U.S. Supreme Court Addresses the Scope of Federal Wetlands Regulation

The question was how far upstream could the Corps of Engineers go in regulating wetlands. We don’t have the answer yet. What we do know is that the question challenged even the Supreme Court of the United States as evidenced by the opinion issued in the combined cases of Rapanos v. United States and Carabell v. United States Army Corps of Engineers on June 19, 2006.

Both cases appear to be victories for the landowners. Violations charged against them for not obtaining wetlands permits were thrown out by the Supreme Court. But the landowners are not out of the wetlands yet. Both cases were sent back to the originating court, a District Court in Michigan, for reconsideration. It could still be found that these landowners required permits for their activities in wetlands. More importantly, the landowners have been sent back to square one of a process that has already been going on for seventeen years at considerable financial expense. Adding to the uncertainty, the Supreme Court did not provide a clear standard that the District Court, the Corps of Engineers, or any landowner looking for assurance, could use in the future to determine if a permit was required.

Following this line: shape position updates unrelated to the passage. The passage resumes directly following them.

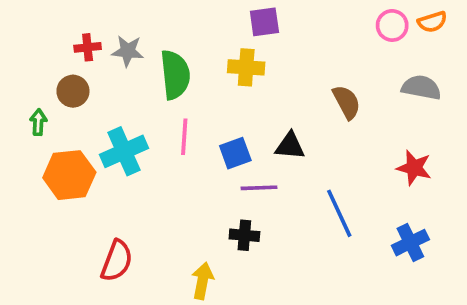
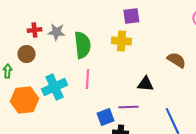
brown semicircle: (347, 102) -> (176, 60), turned -30
blue square: (235, 153) -> (105, 117), moved

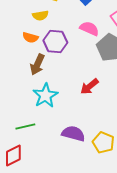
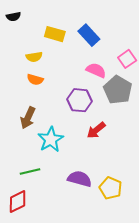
yellow semicircle: (40, 16) -> (34, 57), moved
purple hexagon: (55, 42) -> (80, 100), moved
brown arrow: (37, 65) -> (28, 118), moved

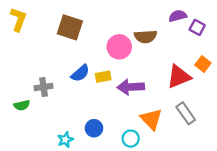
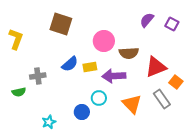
purple semicircle: (178, 16) -> (147, 20), moved, turned -35
yellow L-shape: (18, 19) -> (16, 39), moved
brown semicircle: (146, 37) -> (129, 53), moved
orange square: (203, 64) -> (176, 82), moved
cyan circle: (131, 139) -> (99, 98), moved
cyan star: (65, 140) -> (49, 122), moved

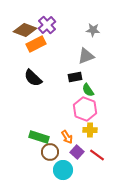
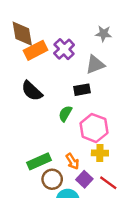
purple cross: (47, 25) -> (64, 49), moved
brown diamond: (25, 30) -> (22, 34), turned 60
green semicircle: (88, 90) -> (65, 114), moved, turned 64
green rectangle: (39, 137) -> (39, 161), turned -42

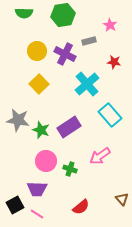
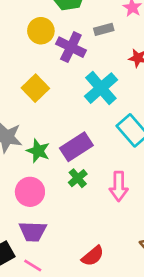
yellow circle: (37, 51) -> (41, 31), moved
pink arrow: (100, 156) -> (119, 186), turned -55
pink circle: (46, 161) -> (30, 192), moved
green cross: (70, 169) -> (78, 178), moved, turned 32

All nine justices agreed that the Corps of Engineers’ permitting authority under the Clean Water Act goes beyond traditional navigable waters, or those on which a boat can float, but disagreed on how far from navigable waters that authority goes. Their ultimate decision was five to four, as close to even as they can get. Four justices, the minority, thought that the Corps’ authority beyond actual navigable waters was practically unending, due to its obligation to protect water quality. Five justices, the majority, thought the Corps had probably exceeded its authority. They set forth two separate standards for determining whether wetlands are regulated and a permit to impact them is required.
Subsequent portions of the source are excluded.